▶ _Work to complete_
Your response should contain each line of the data that includes "iPhone".

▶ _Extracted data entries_
────────
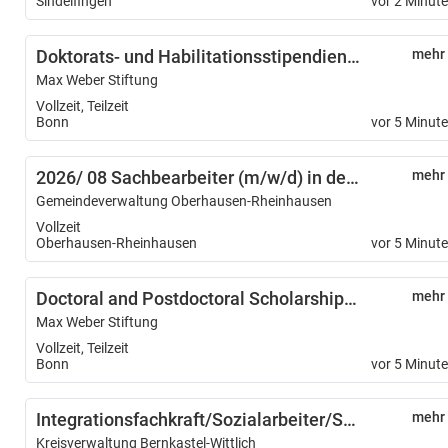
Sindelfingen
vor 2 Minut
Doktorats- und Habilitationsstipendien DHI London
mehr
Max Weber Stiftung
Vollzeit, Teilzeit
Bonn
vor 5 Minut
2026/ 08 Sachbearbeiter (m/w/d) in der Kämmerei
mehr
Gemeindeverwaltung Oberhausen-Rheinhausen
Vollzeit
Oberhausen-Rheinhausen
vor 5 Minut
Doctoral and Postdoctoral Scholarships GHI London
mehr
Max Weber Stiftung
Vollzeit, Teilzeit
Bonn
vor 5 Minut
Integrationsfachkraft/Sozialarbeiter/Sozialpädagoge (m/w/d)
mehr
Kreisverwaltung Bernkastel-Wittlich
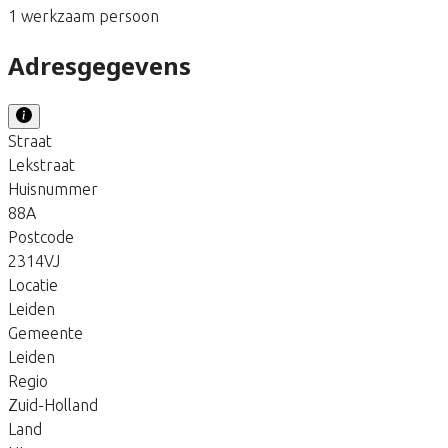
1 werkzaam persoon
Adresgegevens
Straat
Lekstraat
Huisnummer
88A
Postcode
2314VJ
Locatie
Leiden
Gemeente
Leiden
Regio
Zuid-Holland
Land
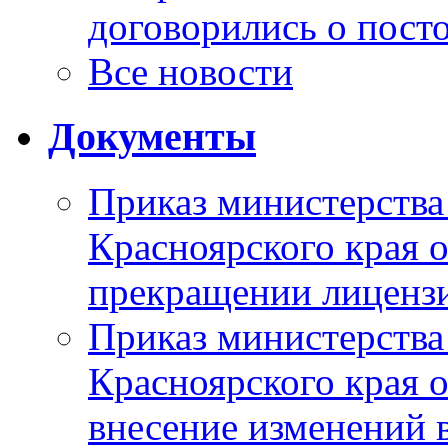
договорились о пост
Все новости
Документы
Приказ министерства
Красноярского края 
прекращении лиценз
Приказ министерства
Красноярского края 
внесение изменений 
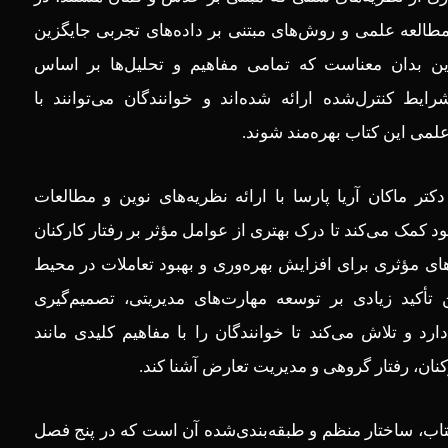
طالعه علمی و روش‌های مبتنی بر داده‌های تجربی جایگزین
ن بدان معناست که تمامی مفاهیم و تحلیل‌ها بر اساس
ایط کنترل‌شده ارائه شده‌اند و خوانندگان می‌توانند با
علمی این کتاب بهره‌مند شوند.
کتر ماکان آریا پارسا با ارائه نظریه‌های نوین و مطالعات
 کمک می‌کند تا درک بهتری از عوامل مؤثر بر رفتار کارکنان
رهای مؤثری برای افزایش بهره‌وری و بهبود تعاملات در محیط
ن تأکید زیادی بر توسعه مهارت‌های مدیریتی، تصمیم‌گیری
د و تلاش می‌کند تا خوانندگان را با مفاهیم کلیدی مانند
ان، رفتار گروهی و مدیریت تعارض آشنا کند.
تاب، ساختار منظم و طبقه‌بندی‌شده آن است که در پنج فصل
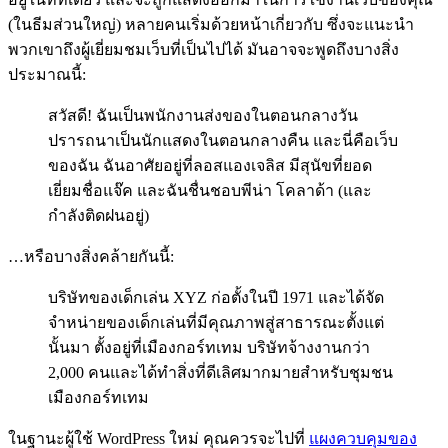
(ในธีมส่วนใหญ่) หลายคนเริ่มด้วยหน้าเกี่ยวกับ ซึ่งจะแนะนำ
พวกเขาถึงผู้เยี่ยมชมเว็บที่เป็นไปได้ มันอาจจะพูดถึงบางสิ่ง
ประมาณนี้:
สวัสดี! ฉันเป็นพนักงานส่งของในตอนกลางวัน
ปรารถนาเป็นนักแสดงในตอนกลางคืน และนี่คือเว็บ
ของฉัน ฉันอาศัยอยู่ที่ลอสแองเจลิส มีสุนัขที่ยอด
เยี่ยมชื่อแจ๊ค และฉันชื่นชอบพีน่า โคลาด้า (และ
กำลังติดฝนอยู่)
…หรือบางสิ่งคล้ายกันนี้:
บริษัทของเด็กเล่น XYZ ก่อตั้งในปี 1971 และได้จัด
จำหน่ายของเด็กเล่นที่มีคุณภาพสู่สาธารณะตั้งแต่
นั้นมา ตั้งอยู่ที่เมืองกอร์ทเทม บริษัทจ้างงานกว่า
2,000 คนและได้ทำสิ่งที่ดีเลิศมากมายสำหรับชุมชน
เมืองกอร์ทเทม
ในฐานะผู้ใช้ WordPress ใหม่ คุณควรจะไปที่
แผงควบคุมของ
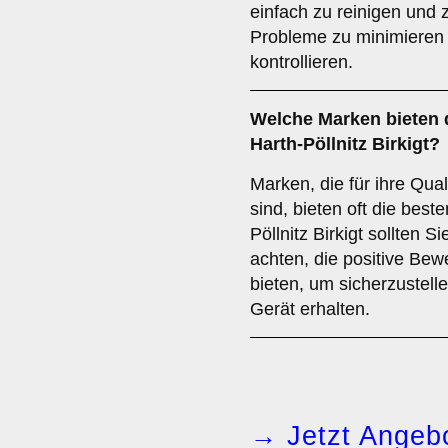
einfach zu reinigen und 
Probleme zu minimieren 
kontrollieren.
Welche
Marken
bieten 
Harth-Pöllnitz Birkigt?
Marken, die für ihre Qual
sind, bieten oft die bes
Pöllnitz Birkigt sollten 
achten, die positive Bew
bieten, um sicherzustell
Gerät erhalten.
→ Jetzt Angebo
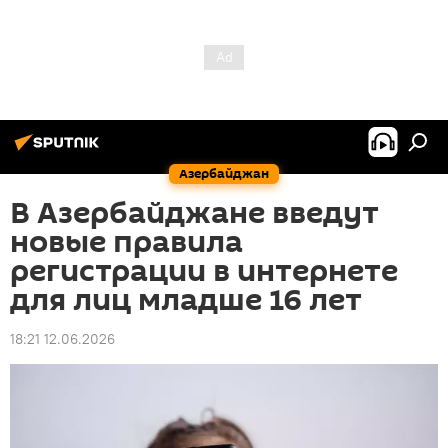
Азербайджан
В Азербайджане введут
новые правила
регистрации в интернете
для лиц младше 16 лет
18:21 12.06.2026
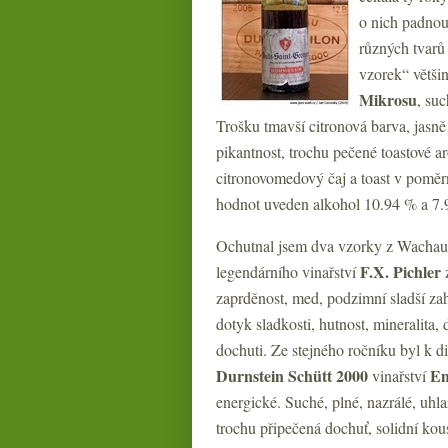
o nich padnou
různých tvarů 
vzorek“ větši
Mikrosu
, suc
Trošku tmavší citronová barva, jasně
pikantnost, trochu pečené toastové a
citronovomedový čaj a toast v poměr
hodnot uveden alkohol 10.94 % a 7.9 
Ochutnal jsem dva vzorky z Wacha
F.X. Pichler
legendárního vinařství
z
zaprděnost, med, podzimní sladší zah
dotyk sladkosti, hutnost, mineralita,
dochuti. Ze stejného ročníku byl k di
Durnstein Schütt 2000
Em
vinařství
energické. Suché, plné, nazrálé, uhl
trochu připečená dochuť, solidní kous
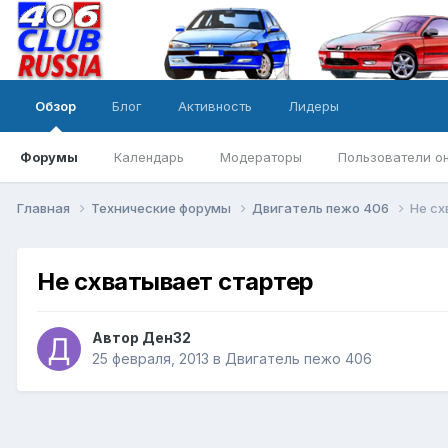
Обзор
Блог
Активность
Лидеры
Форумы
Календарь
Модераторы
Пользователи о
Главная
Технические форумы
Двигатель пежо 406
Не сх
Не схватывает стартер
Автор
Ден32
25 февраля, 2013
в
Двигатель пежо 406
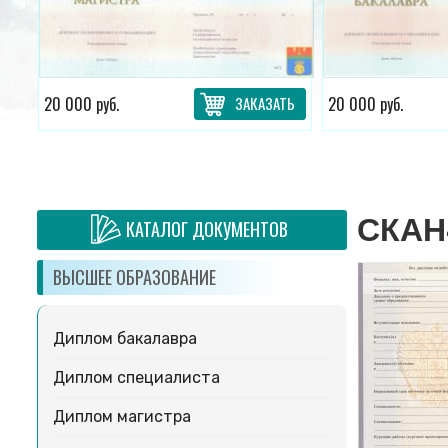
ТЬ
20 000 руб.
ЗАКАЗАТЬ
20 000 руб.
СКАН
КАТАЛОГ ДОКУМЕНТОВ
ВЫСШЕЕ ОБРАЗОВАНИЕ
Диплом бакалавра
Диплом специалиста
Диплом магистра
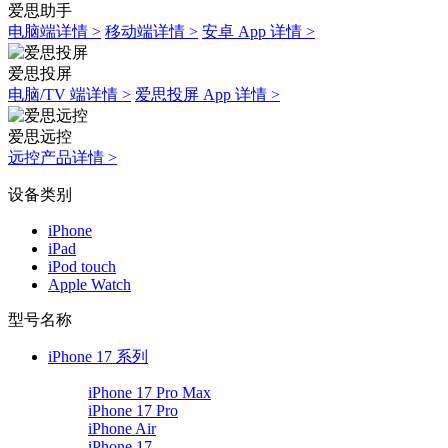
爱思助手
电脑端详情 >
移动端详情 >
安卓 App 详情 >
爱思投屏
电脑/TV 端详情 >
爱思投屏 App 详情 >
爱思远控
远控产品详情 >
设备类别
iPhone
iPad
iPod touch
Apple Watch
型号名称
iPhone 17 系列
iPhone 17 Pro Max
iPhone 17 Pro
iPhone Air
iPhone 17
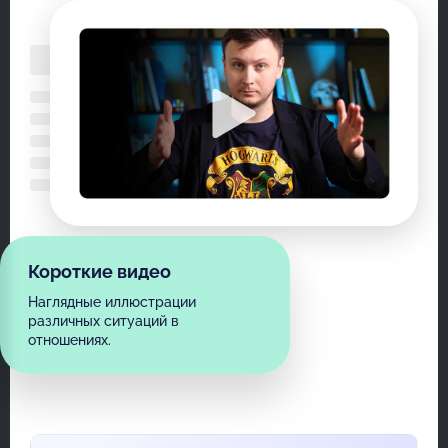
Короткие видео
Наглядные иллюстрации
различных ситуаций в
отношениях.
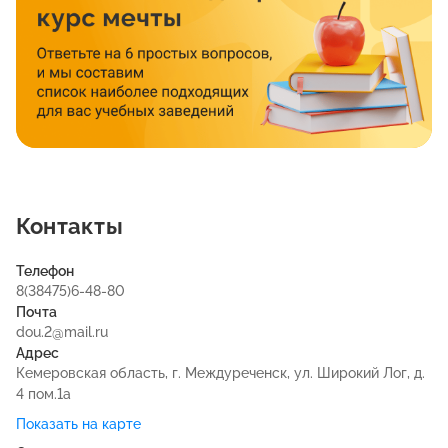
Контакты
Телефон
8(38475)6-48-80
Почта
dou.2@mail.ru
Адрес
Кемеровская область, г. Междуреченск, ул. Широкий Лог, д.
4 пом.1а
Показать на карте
────────
▶ _Written solution_
iPhone
iPhone 17 系列
iPhone 17 Pro Max
iPhone 17 Pro
iPhone Air
iPhone 17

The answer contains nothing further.